Some of the earliest churches in Acts were started before the first missionary journey of Paul. Common laymen—not the apostles—were scattered by persecution and shared the gospel everywhere they went (Acts 8:1).
Two chapters later, we see there were churches established in these very cities:
Then had the churches rest throughout all Judaea and Galilee and Samaria, and were edified; and walking in the fear of the Lord, and in the comfort of the Holy Ghost, were multiplied.—Acts 9:31
Personal soulwinning—sharing the gospel one-on-one with another person—is a staple of first-century Christianity. And it is vital that our churches make personal evangelism a priority.
5. Back to World Evangelization
Of course, a church that owns the Great Commission personally will see beyond its community to “all nations.” It is a missions-minded church.
Go ye therefore, and teach all nations, baptizing them in the name of the Father, and of the Son, and of the Holy Ghost: Teaching them to observe all things whatsoever I have commanded you: and, lo, I am with you alway, even unto the end of the world. Amen.—Matthew 28:19–20
6. Back to Participation with the Brethren
Could I just say it bluntly? We have too much isolationism amongst churches and polarization around schools and personalities.

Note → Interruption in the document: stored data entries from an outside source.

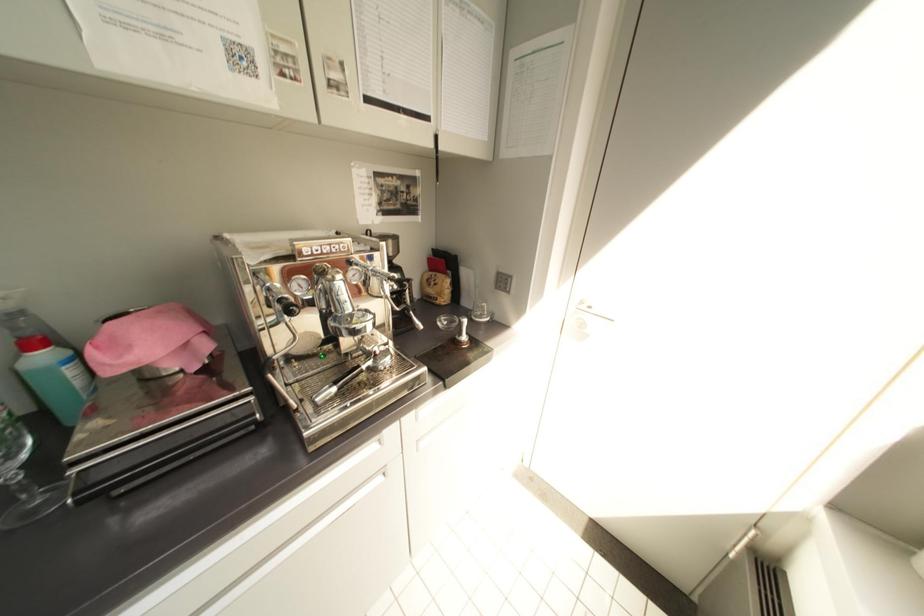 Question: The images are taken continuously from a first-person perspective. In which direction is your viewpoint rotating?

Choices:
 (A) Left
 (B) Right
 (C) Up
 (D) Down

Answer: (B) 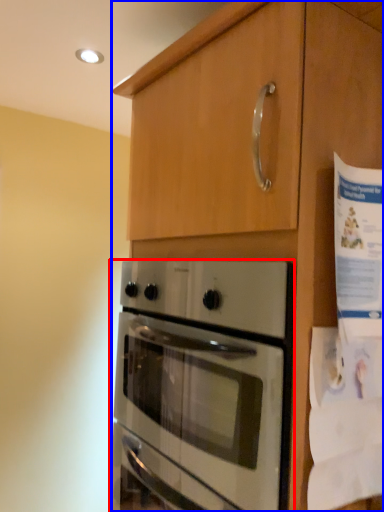 Question: Which of the following is the farthest to the observer, oven (highlighted by a red box) or cabinetry (highlighted by a blue box)?

Choices:
 (A) oven
 (B) cabinetry

Answer: (A)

I know, I know. There are good reasons to separate from some and to keep a distance from others.
But does it not seem that when we agree with another leader on every single doctrinal point and have the same basic ministry philosophy but share a different alma mater or are associated with a different leader, we could still enjoy fellowship together? And perhaps we could still learn from the other?
Let’s guard against elevating personalities and institutions as our test of fellowship. Again, to put it bluntly, it’s carnal.

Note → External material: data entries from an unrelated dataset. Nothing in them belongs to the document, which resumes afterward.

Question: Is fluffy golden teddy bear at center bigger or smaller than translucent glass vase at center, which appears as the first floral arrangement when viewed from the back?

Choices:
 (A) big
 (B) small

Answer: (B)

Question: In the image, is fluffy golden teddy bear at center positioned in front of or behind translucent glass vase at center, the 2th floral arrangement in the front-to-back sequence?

For ye are yet carnal: for whereas there is among you envying, and strife, and divisions, are ye not carnal, and walk as men? For while one saith, I am of Paul; and another, I am of Apollos; are ye not carnal?—1 Corinthians 3:3–4
7. Back to the Local Church
I’m grieved to see large metropolitan cities, especially here on the West Coast, with few to none Baptist, gospel-preaching churches. I’m grieved to see churches around the nation sitting empty or closing their doors.
And frankly, I think the Lord is grieved as well.

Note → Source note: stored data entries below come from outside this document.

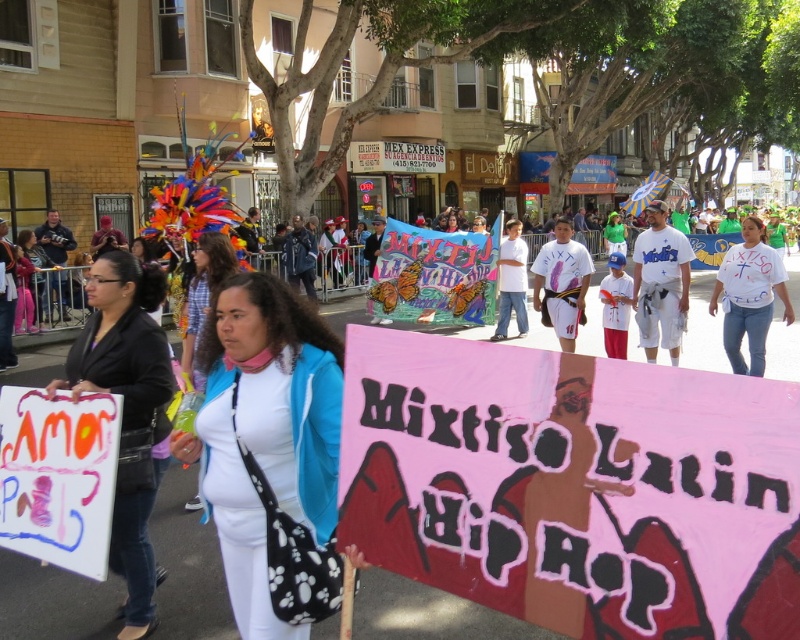 Question: Considering the relative positions of white matte jacket at center and white t-shirt at center in the image provided, where is white matte jacket at center located with respect to white t-shirt at center?

Choices:
 (A) right
 (B) left

Answer: (B)

Question: Is matte black jacket at center smaller than white t-shirt at center?

Choices:
 (A) yes
 (B) no

Answer: (A)

Question: Which of the following is the closest to the observer?

Choices:
 (A) white t-shirt at center
 (B) white fabric at center

Answer: (B)

Question: Which of the following is the closest to the observer?

Choices:
 (A) white fabric at center
 (B) white matte jacket at center
 (C) pink paper sign at center

Answer: (C)

Question: Can you confirm if matte black jacket at center is wider than white t-shirt at center?

Choices:
 (A) yes
 (B) no

Answer: (B)

Question: Which object is farther from the camera taking this photo?

Choices:
 (A) matte black jacket at center
 (B) white matte jacket at center
 (C) white fabric at center

Answer: (C)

…Christ also loved the church, and gave himself for it;—Ephesians 5:25
A basic of the basics for New Testament Christianity is the local church—its doctrine, its polity, its leadership, its adherence to truth, and its propagation.
Take heed therefore unto yourselves, and to all the flock, over the which the Holy Ghost hath made you overseers, to feed the church of God, which he hath purchased with his own blood.—Acts 20:28
I love the local church, I pray for a revival of church planting—here in the United States and around the world.
The Way Back
If we long for Acts-type blessings through our witness and in our churches, we must return to Acts-type practices of obedience to God’s Word and submission to God’s Spirit.
If we will see revival, we need to get back to the basics.